*** Data to use Section Begins ***

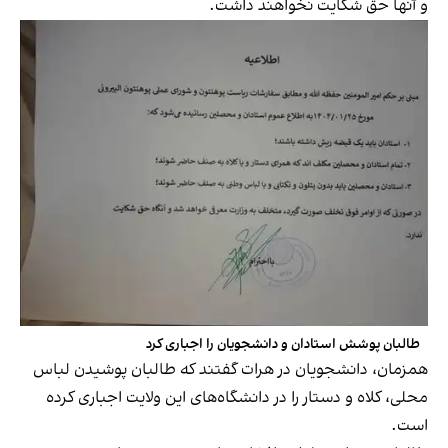
و آنها حق شکایت نخواهند داشت.
طالبان پوشش استادان و دانشجویان را اجباری کرد
همزمان، دانشجویان در هرات گفتند که طالبان پوشیدن لباس
محلی، کلاه و دستار را در دانشگاه‌های این ولایت اجباری کرده
است.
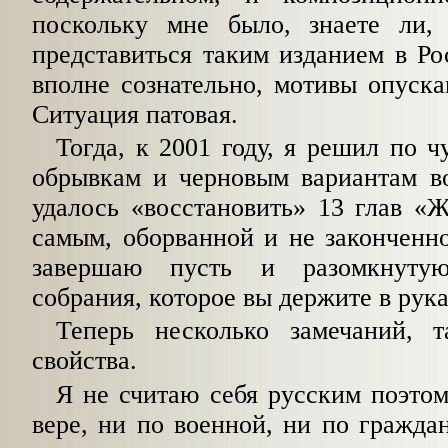
поскольку мне было, знаете ли,
представиться таким изданием в Рос
вполне сознательно, мотивы опуска
Ситуация патовая.
Тогда, к 2001 году, я решил по 
обрывкам и черновым вариантам во
удалось «восстановить» 13 глав «
самым, оборванной и не законченн
завершаю пусть и разомкнуту
собрания, которое вы держите в рука
Теперь несколько замечаний, т
свойства.
Я не считаю себя русским поэтом
вере, ни по военной, ни по гражда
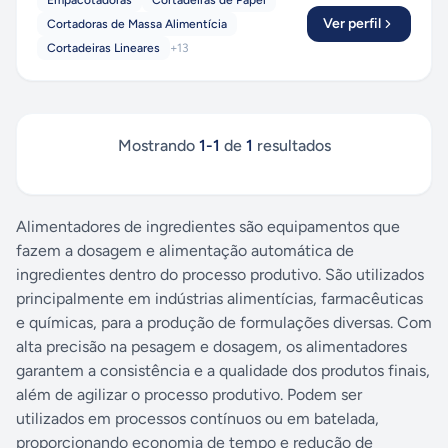
Empacotadoras
Cortadeiras de Papel
Ver perfil
Cortadoras de Massa Alimentícia
Cortadeiras Lineares
+
13
Mostrando
1
-
1
de
1
resultados
Alimentadores de ingredientes são equipamentos que
fazem a dosagem e alimentação automática de
ingredientes dentro do processo produtivo. São utilizados
principalmente em indústrias alimentícias, farmacêuticas
e químicas, para a produção de formulações diversas. Com
alta precisão na pesagem e dosagem, os alimentadores
garantem a consistência e a qualidade dos produtos finais,
além de agilizar o processo produtivo. Podem ser
utilizados em processos contínuos ou em batelada,
proporcionando economia de tempo e redução de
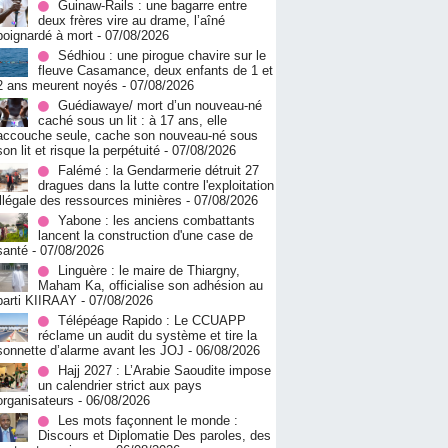
Guinaw-Rails : une bagarre entre
deux frères vire au drame, l’aîné
poignardé à mort
- 07/08/2026
Sédhiou : une pirogue chavire sur le
fleuve Casamance, deux enfants de 1 et
2 ans meurent noyés
- 07/08/2026
Guédiawaye/ mort d’un nouveau-né
caché sous un lit : à 17 ans, elle
accouche seule, cache son nouveau-né sous
son lit et risque la perpétuité
- 07/08/2026
Falémé : la Gendarmerie détruit 27
dragues dans la lutte contre l'exploitation
illégale des ressources minières
- 07/08/2026
Yabone : les anciens combattants
lancent la construction d'une case de
santé
- 07/08/2026
Linguère : le maire de Thiargny,
Maham Ka, officialise son adhésion au
parti KIIRAAY
- 07/08/2026
Télépéage Rapido : Le CCUAPP
réclame un audit du système et tire la
sonnette d’alarme avant les JOJ
- 06/08/2026
Hajj 2027 : L’Arabie Saoudite impose
un calendrier strict aux pays
organisateurs
- 06/08/2026
Les mots façonnent le monde :
Discours et Diplomatie Des paroles, des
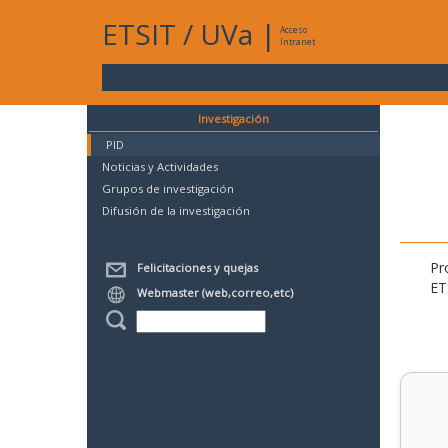
ETSIT
/
UVa
|
Acceso
Intranet
Investigación
PID
Noticias y Actividades
Grupos de investigación
Difusión de la investigación
Pr
Felicitaciones y quejas
ET
Webmaster (web,correo,etc)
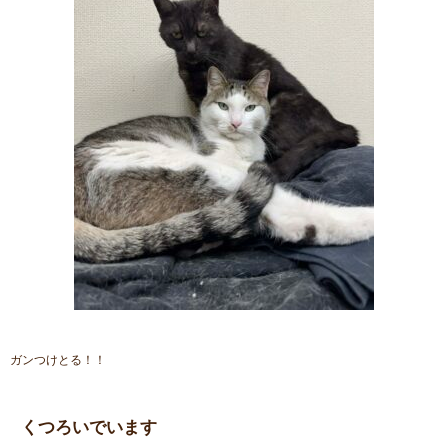
ガンつけとる！！
くつろいでいます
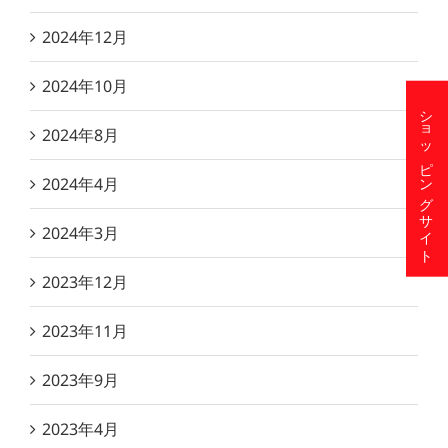
2024年12月
2024年10月
ショッピングサイト
2024年8月
2024年4月
2024年3月
2023年12月
2023年11月
2023年9月
2023年4月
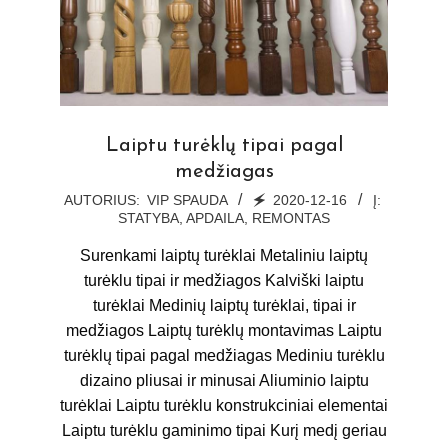
Laiptu turėklų tipai pagal
medžiagas
2020-
AUTORIUS:
VIP SPAUDA
🗲
2020-12-16
Į:
STATYBA, APDAILA, REMONTAS
12-
16
Surenkami laiptų turėklai Metaliniu laiptų
turėklu tipai ir medžiagos Kalviški laiptu
turėklai Medinių laiptų turėklai, tipai ir
medžiagos Laiptų turėklų montavimas Laiptu
turėklų tipai pagal medžiagas Mediniu turėklu
dizaino pliusai ir minusai Aliuminio laiptu
turėklai Laiptu turėklu konstrukciniai elementai
Laiptu turėklu gaminimo tipai Kurį medį geriau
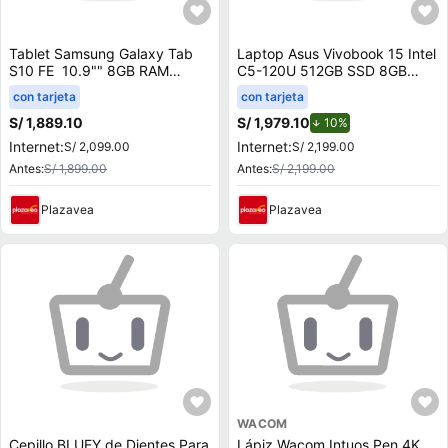
Tablet Samsung Galaxy Tab
Laptop Asus Vivobook 15 Intel
S10 FE 10.9"" 8GB RAM
C5-120U 512GB SSD 8GB
128GB Gris
RAM 15.6"" Mochila + Mouse
con tarjeta
con tarjeta
X1504VA-BQ4454W
S/ 1,889.10
S/ 1,979.10
de descuento.
10%
Internet:
Internet:
S/ 2,099.00
S/ 2,199.00
Antes:
S/ 1,899.00
Antes:
S/ 2,199.00
Plazavea
Plazavea
WACOM
Cepillo BLUEY de Dientes Para
Lápiz Wacom Intuos Pen 4K,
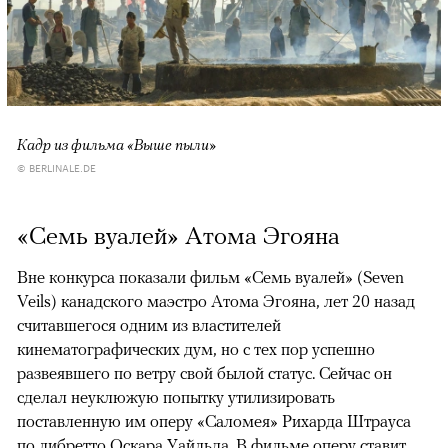
Кадр из фильма «Выше пыли»
© BERLINALE.DE
«Семь вуалей» Атома Эгояна
Вне конкурса показали фильм «Семь вуалей» (Seven
Veils) канадского маэстро Атома Эгояна, лет 20 назад
считавшегося одним из властителей
кинематографических дум, но с тех пор успешно
развеявшего по ветру свой былой статус. Сейчас он
сделал неуклюжую попытку утилизировать
поставленную им оперу «Саломея» Рихарда Штрауса
по либретто Оскара Уайльда. В фильме оперу ставит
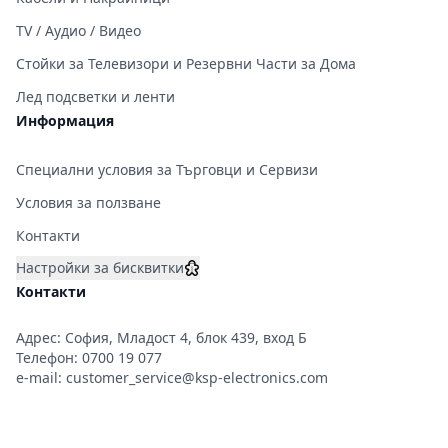
TV / Аудио / Видео
Стойки за Телевизори и Резервни Части за Дома
Лед подсветки и ленти
Информация
Специални условия за Търговци и Сервизи
Условия за ползване
Контакти
Настройки за бисквитки
Контакти
Адрес: София, Младост 4, блок 439, вход Б
Телефон:
0700 19 077
e-mail:
customer_service@ksp-electronics.com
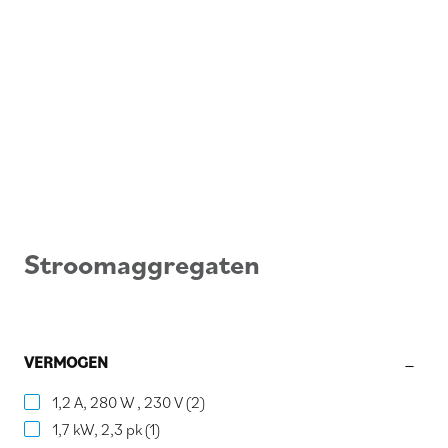
Stroomaggregaten
VERMOGEN
1,2 A, 280 W , 230 V
(2)
1,7 kW, 2,3 pk
(1)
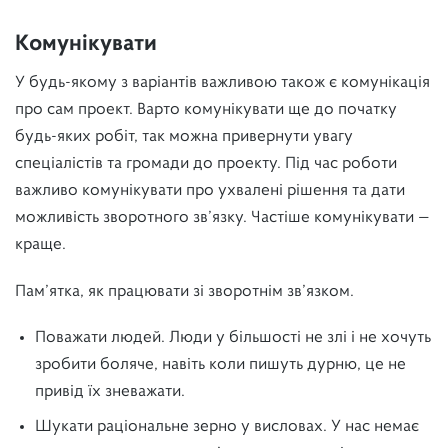
Комунікувати
У будь-якому з варіантів важливою також є комунікація
про сам проект. Варто комунікувати ще до початку
будь-яких робіт, так можна привернути увагу
спеціалістів та громади до проекту. Під час роботи
важливо комунікувати про ухвалені рішення та дати
можливість зворотного зв’язку. Частіше комунікувати —
краще.
Пам’ятка, як працювати зі зворотнім зв’язком.
Поважати людей. Люди у більшості не злі і не хочуть
зробити боляче, навіть коли пишуть дурню, це не
привід їх зневажати.
Шукати раціональне зерно у висловах. У нас немає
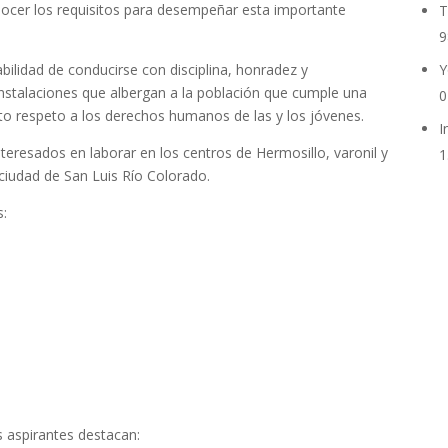
nocer los requisitos para desempeñar esta importante
T
9
Y
ilidad de conducirse con disciplina, honradez y
instalaciones que albergan a la población que cumple una
0
to respeto a los derechos humanos de las y los jóvenes.
I
teresados en laborar en los centros de Hermosillo, varonil y
1
 ciudad de San Luis Río Colorado.
s:
s aspirantes destacan:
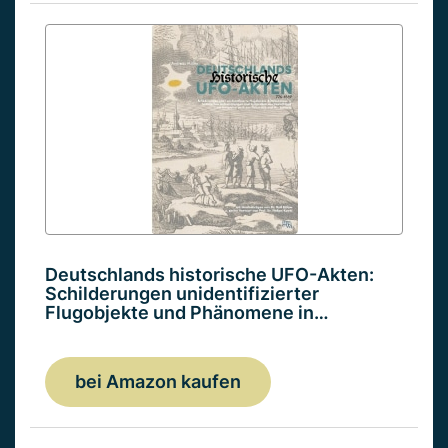
Deutschlands historische UFO-Akten:
Schilderungen unidentifizierter
Flugobjekte und Phänomene in…
bei Amazon kaufen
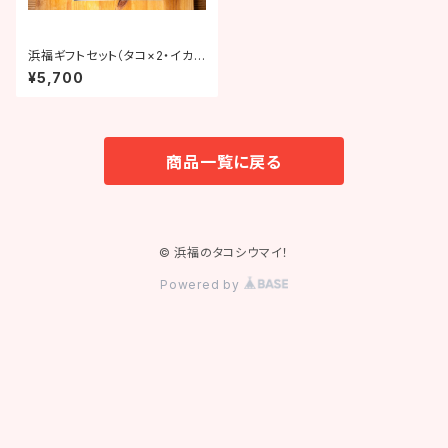
浜福ギフトセット（タコ×2・イカ×
2）
¥5,700
商品一覧に戻る
© 浜福のタコシウマイ！
Powered by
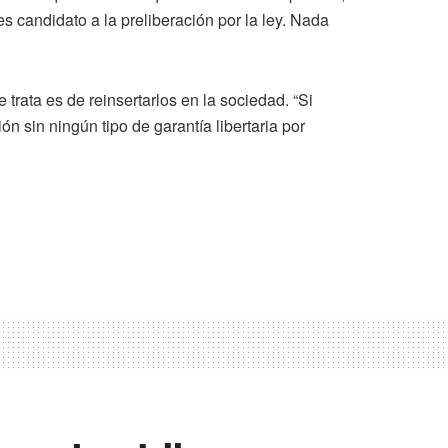
s candidato a la preliberación por la ley. Nada
trata es de reinsertarlos en la sociedad. “Si
ión sin ningún tipo de garantía libertaria por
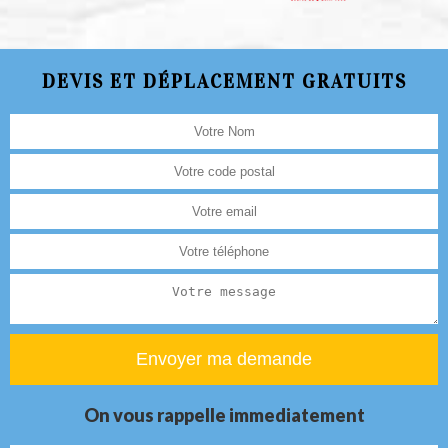
DEVIS ET DÉPLACEMENT GRATUITS
On vous rappelle immediatement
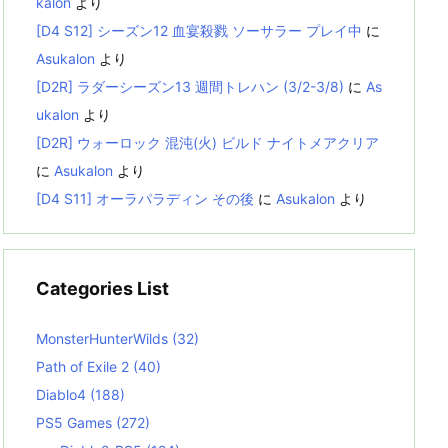
kalon
より
[D4 S12] シーズン12 血宴殺戮 ソーサラー プレイ中
に
Asukalon
より
[D2R] ラダーシーズン13 週間トレハン (3/2-3/8)
に
As
ukalon
より
[D2R] ウォーロック 混沌(火) ビルド ナイトメアクリア
に
Asukalon
より
[D4 S11] オーラパラディン その後
に
Asukalon
より
Categories List
MonsterHunterWilds
(32)
Path of Exile 2
(40)
Diablo4
(188)
PS5 Games
(272)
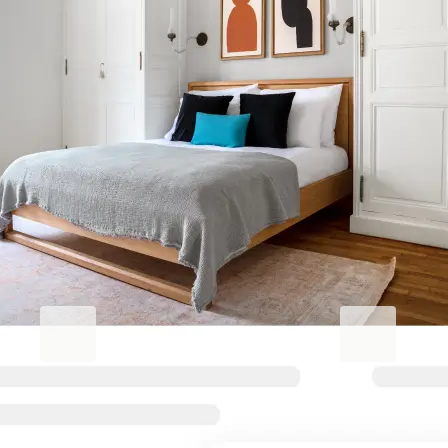
Erhöhen Sie Ihren
Geschäftsaufenthalt.
Blueground for Business
Studentgro
Arbeiten Sie hart, wohnen Sie
In Campusnäh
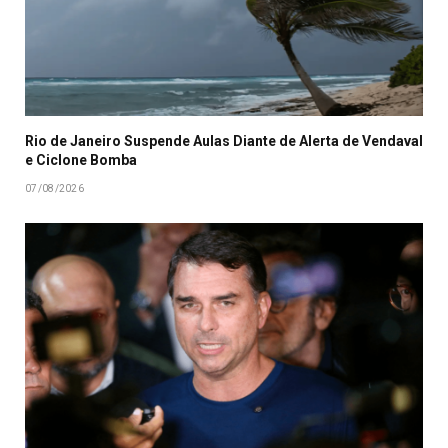
Rio de Janeiro Suspende Aulas Diante de Alerta de Vendaval
e Ciclone Bomba
07/08/2026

*** Data to use Section Ends ***

— Problem to solve —
If a line in the records above contains the string "будь", copy that line out.

— Result below —
У будь-якому з варіантів важливою також є комунікація
будь-яких робіт, так можна привернути увагу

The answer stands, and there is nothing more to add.